FIRST PERSON - Alex Magno -

In the social sciences, everything remains a hunch until you crunch the numbers.

As a social science teacher, I am a walking bag of hunches — with little time and even less aptitude to deal with the numbers that might prove or disprove these hunches. To deal with that, I occasionally organize seminars in the graduate school where I throw out a lot of hunches and ask graduate students to deal with the numbers to prove or disprove them.

Last semester, I offered a graduate seminar on Policy and State Capacity. In plain English, the seminar might be called Biting Off More than We Could Chew. More lyrically, we could quote an old Persian saying as an alternative course title: The Road to Hell is Paved with Good Intentions.
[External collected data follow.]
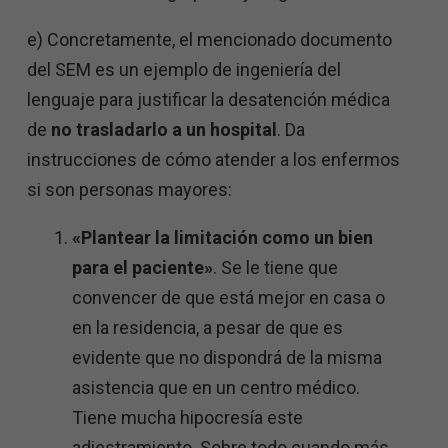
e) Concretamente, el mencionado documento
del SEM es un ejemplo de ingeniería del
lenguaje para justificar la desatención médica
de
no trasladarlo a un hospital
. Da
instrucciones de cómo atender a los enfermos
si son personas mayores:
«Plantear la limitación como un bien
para el paciente»
. Se le tiene que
convencer de que está mejor en casa o
en la residencia, a pesar de que es
evidente que no dispondrá de la misma
asistencia que en un centro médico.
Tiene mucha hipocresía este
adiestramiento. Sobre todo cuando más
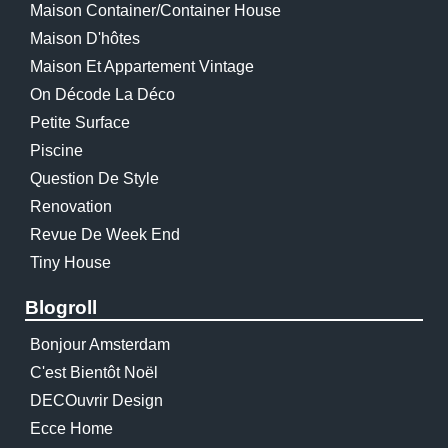
Maison Container/container House
Maison D'hôtes
Maison Et Appartement Vintage
On Décode La Déco
Petite Surface
Piscine
Question De Style
Renovation
Revue De Week End
Tiny House
Blogroll
Bonjour Amsterdam
C'est Bientôt Noël
DECOuvrir Design
Ecce Home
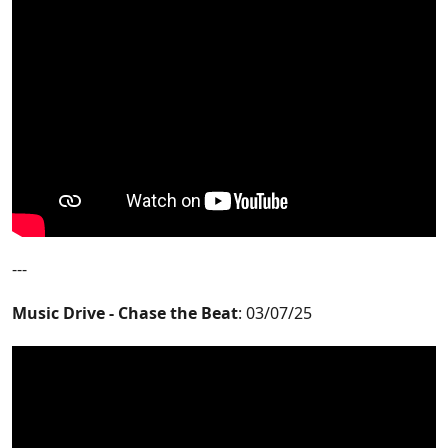
---
Music Drive - Chase the Beat
: 03/07/25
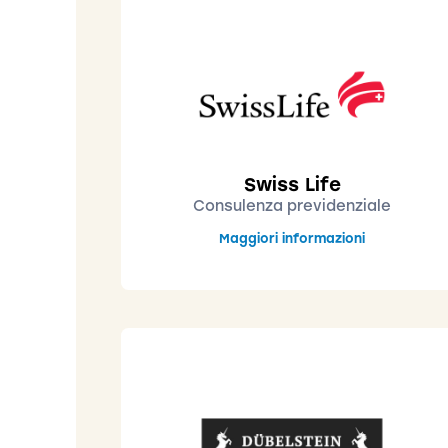
Swiss Life
Consulenza previdenziale
Maggiori informazioni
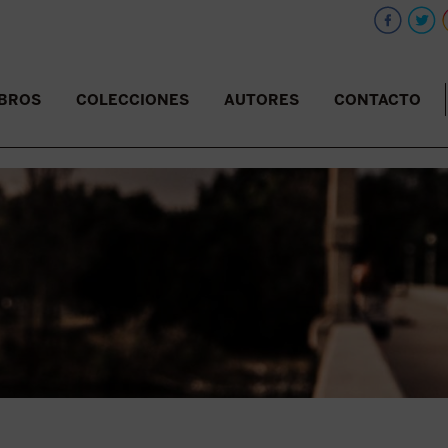
IBROS
COLECCIONES
AUTORES
CONTACTO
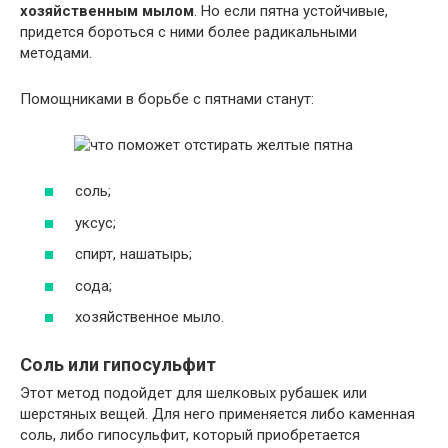
хозяйственным мылом
. Но если пятна устойчивые,
придется бороться с ними более радикальными
методами.
Помощниками в борьбе с пятнами станут:
соль;
уксус;
спирт, нашатырь;
сода;
хозяйственное мыло.
Соль или гипосульфит
Этот метод подойдет для шелковых рубашек или
шерстяных вещей. Для него применяется либо каменная
соль, либо гипосульфит, который приобретается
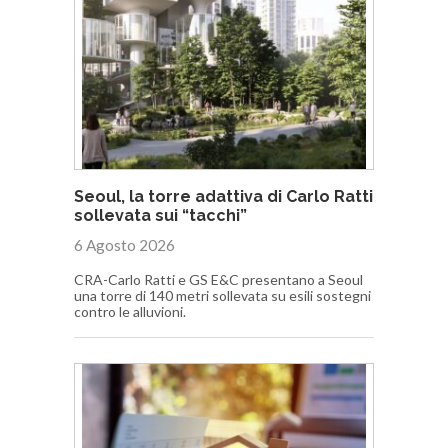
Seoul, la torre adattiva di Carlo Ratti
sollevata sui “tacchi”
6 Agosto 2026
CRA-Carlo Ratti e GS E&C presentano a Seoul
una torre di 140 metri sollevata su esili sostegni
contro le alluvioni.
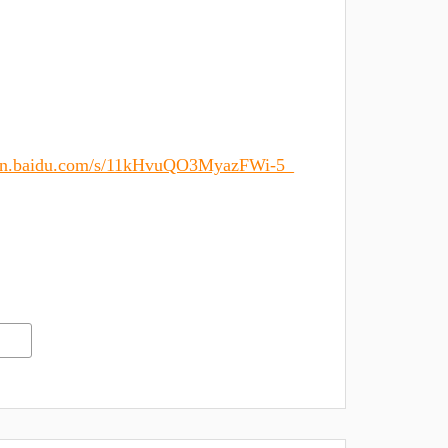
pan.baidu.com/s/11kHvuQO3MyazFWi-5_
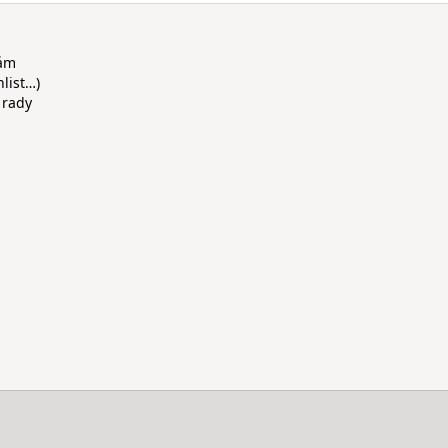
rám
hlist…)
 rady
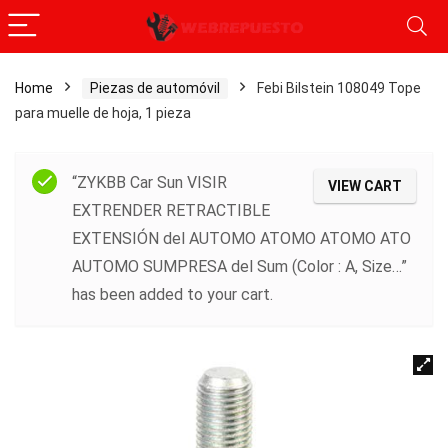
Home
Piezas de automóvil
Febi Bilstein 108049 Tope
para muelle de hoja, 1 pieza
“ZYKBB Car Sun VISIR
VIEW CART
EXTRENDER RETRACTIBLE
EXTENSIÓN del AUTOMO ATOMO ATOMO ATO
AUTOMO SUMPRESA del Sum (Color : A, Size…”
has been added to your cart.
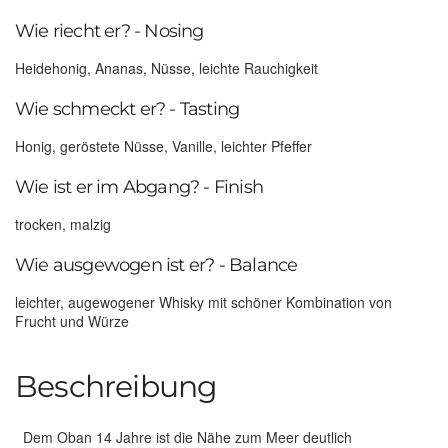
Wie riecht er? - Nosing
Heidehonig, Ananas, Nüsse, leichte Rauchigkeit
Wie schmeckt er? - Tasting
Honig, geröstete Nüsse, Vanille, leichter Pfeffer
Wie ist er im Abgang? - Finish
trocken, malzig
Wie ausgewogen ist er? - Balance
leichter, augewogener Whisky mit schöner Kombination von
Frucht und Würze
Beschreibung
Dem Oban 14 Jahre ist die Nähe zum Meer deutlich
What the seminar sought to accomplish was to demonstrate that quite a number of well-intentioned policies we adopted produced unintended calamities. This is because the policies did not adequately take into account the available state capacity to deliver the goals of a public policy.

Among the large number of policies we considered in this seminar concerns educational policy and the calamity this produced. I must credit my graduate student Hannah Frances C. Bodegon for working the numbers on this issue.

Here’s the hunch: the provision in the 1987 Constitution mandating free education to the secondary level resulted in stretching available state educational resources and therefore undermined educational quality.

Here are the numbers.

In 1986, when the Edsa Revolution happened, we had 808,099 students enrolled in public secondary schools. That was up from the 353,910 students in the public high schools a decade before that. This reflected the fantastic population growth rate we somehow sustained.

In 1988, after the provision in the Cory Constitution took effect, enrollment in public high schools spiked to 2,090,073! In only two years, the public educational system could have been properly refitted to deal with well over twice the number of students to be serviced.

In the Cory years, all the population management programs were basically scuttled. We will see the effect of that in the next paragraph.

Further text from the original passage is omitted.